Saat ini, ada 980.000 pengungsi dan pencari suaka dari Myanmar di negara tetangga. Sekitar 936.000 pengungsi Rohingya tinggal di kamp pengungsi Kutupalong dan Nayapara di wilayah Cox’s Bazar Bangladesh kamp yang telah berkembang menjadi beberapa yang terbesar dan terpadat di dunia.
Kehidupan di dalam kamp pengungsi Cox’s Bazar
Hampir satu juta orang Rohingya yang tinggal di kamp-kamp pengungsi Cox’s Bazar menghadapi kondisi hidup yang sulit dan berada di bawah ancaman terus-menerus dari bencana alam. Kamp-kamp itu penuh sesak, tidak memiliki sanitasi dan kebersihan yang memadai, dan penerangan yang buruk. Hujan monsun yang lebat telah memicu tanah longsor dan banjir bandang di kamp-kamp pengungsi, menggusur ribuan orang Rohingya.

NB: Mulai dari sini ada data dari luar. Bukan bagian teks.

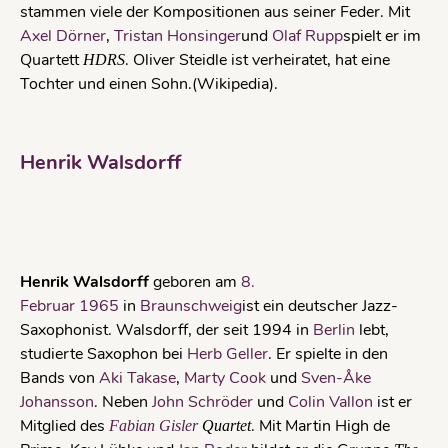
stammen viele der Kompositionen aus seiner Feder. Mit
Axel Dörner
,
Tristan Honsinger
und
Olaf Rupp
spielt er im
Quartett
. Oliver Steidle ist verheiratet, hat eine
HDRS
Tochter und einen Sohn.(Wikipedia).
Henrik Walsdorff
Henrik Walsdorff
geboren am
8.
Februar
1965
in
Braunschweig
ist ein deutscher Jazz-
Saxophonist. Walsdorff, der seit 1994 in
Berlin
lebt,
studierte Saxophon bei
Herb Geller
. Er spielte in den
Bands von
Aki Takase
,
Marty Cook
und
Sven-Åke
Johansson
. Neben
John Schröder
und
Colin Vallon
ist er
Mitglied des
. Mit Martin High de
Fabian Gisler
Quartet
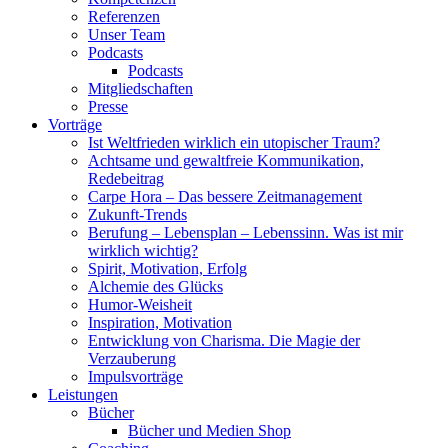
Referenzen
Unser Team
Podcasts
Podcasts
Mitgliedschaften
Presse
Vorträge
Ist Weltfrieden wirklich ein utopischer Traum?
Achtsame und gewaltfreie Kommunikation,
Redebeitrag
Carpe Hora – Das bessere Zeitmanagement
Zukunft-Trends
Berufung – Lebensplan – Lebenssinn. Was ist mir
wirklich wichtig?
Spirit, Motivation, Erfolg
Alchemie des Glücks
Humor-Weisheit
Inspiration, Motivation
Entwicklung von Charisma. Die Magie der
Verzauberung
Impulsvorträge
Leistungen
Bücher
Bücher und Medien Shop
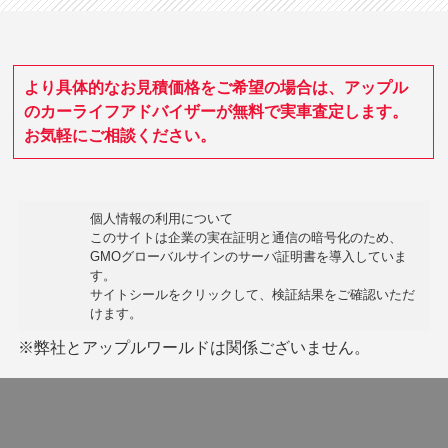
より具体的なお見積価格をご希望の場合は、アップル
のカーライフアドバイザーが無料で実車査定します。
お気軽にご相談ください。
個人情報の利用について
このサイトは企業の実在証明と通信の暗号化のため、
GMOグローバルサインの
サーバ証明書
を導入していま
す。
サイトシールをクリックして、検証結果をご確認いただ
けます。
※弊社とアップルワールドは関係ございません。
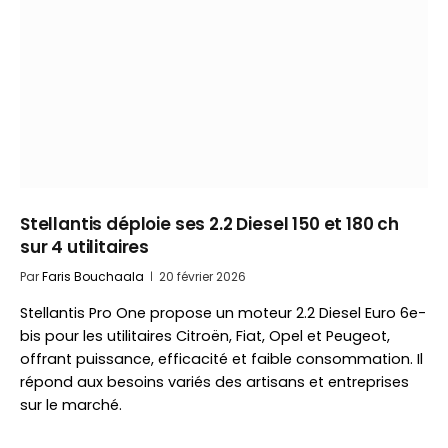
Stellantis déploie ses 2.2 Diesel 150 et 180 ch
sur 4 utilitaires
Par
Faris Bouchaala
20 février 2026
Stellantis Pro One propose un moteur 2.2 Diesel Euro 6e-
bis pour les utilitaires Citroën, Fiat, Opel et Peugeot,
offrant puissance, efficacité et faible consommation. Il
répond aux besoins variés des artisans et entreprises
sur le marché.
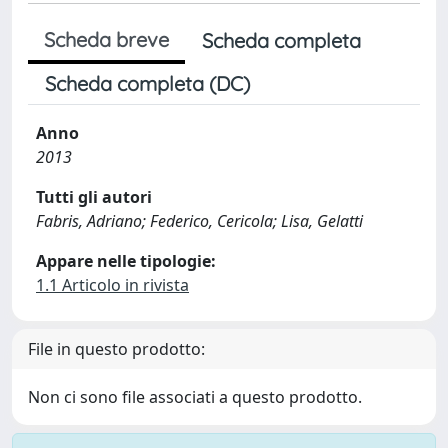
Scheda breve
Scheda completa
Scheda completa (DC)
Anno
2013
Tutti gli autori
Fabris, Adriano; Federico, Cericola; Lisa, Gelatti
Appare nelle tipologie:
1.1 Articolo in rivista
File in questo prodotto:
Non ci sono file associati a questo prodotto.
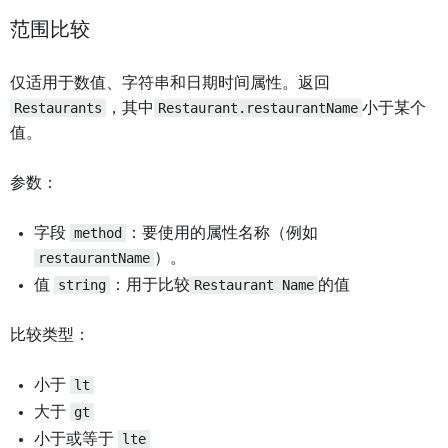
范围比较
仅适用于数值、字符串和日期时间属性。返回
Restaurants
，其中
Restaurant.restaurantName
小于某个
值。
参数：
字段
method
：要使用的属性名称（例如
restaurantName
）。
值
string
：用于比较
Restaurant Name
的值
比较类型：
小于
lt
大于
gt
小于或等于
lte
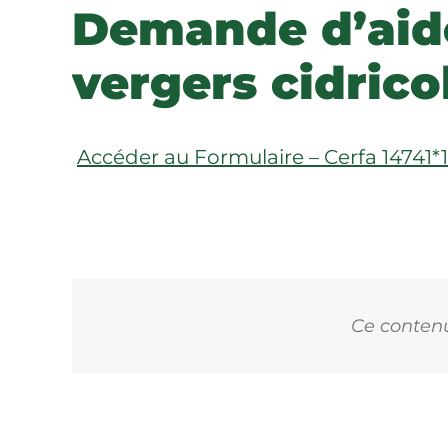
Demande d’aide 
vergers cidrico
Accéder au Formulaire – Cerfa 14741*
Ce contenu 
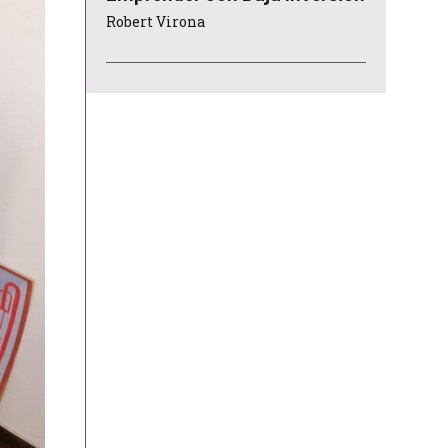
Robert Virona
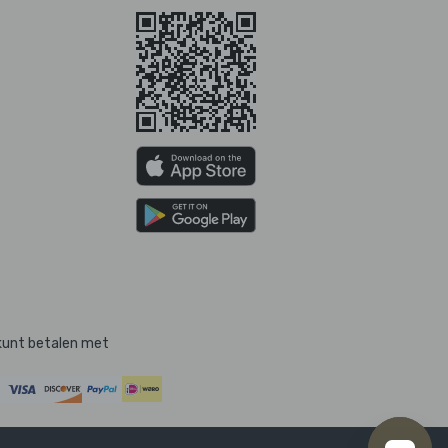
kunt betalen met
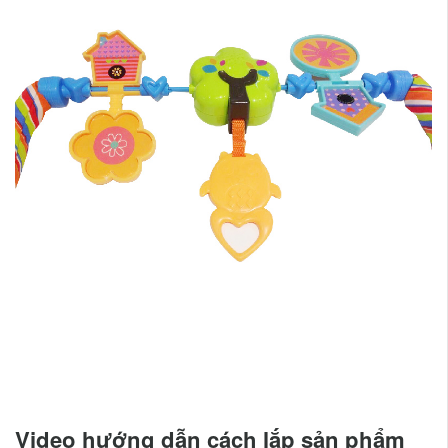
Video hướng dẫn cách lắp sản phẩm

Pada Maret 2021, kebakaran hebat di kamp-kamp itu membakar ribuan tempat penampungan dan semakin memperburuk krisis. Pandemi COVID-19 telah menambah tekanan pada populasi yang rentan ini, terutama dengan meningkatkan kerawanan pangan. Sejak Mei tahun ini, kamp-kamp di Cox’s Bazar juga mengalami lonjakan kasus demam berdarah, lapor Organisasi Kesehatan Dunia (WHO). Menurut WHO, ada 44 puskesmas dan 90 pos kesehatan di kamp-kamp tersebut. Penyakit kulit dan infeksi saluran pernapasan merupakan hampir setengah dari konsultasi medis.